— What to work on —
Every record that follows should be written out word for word; the pictures stay out.

— Exercise material —
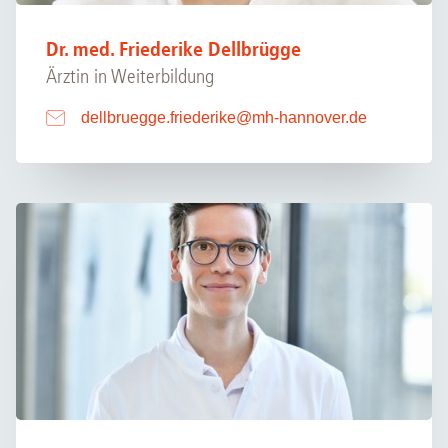
Dr. med. Friederike Dellbrügge
Ärztin in Weiterbildung
dellbruegge.friederike
@
mh-hannover.de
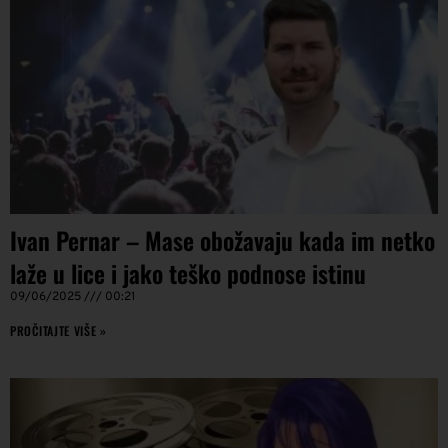
Ivan Pernar – Mase obožavaju kada im netko
laže u lice i jako teško podnose istinu
09/06/2025
00:21
PROČITAJTE VIŠE »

— Problem solution —
Dr. med. Friederike Dellbrügge
Ärztin in Weiterbildung
dellbruegge.friederike
@
mh-hannover.de
Ivan Pernar – Mase obožavaju kada im netko
laže u lice i jako teško podnose istinu
09/06/2025
00:21
PROČITAJTE VIŠE »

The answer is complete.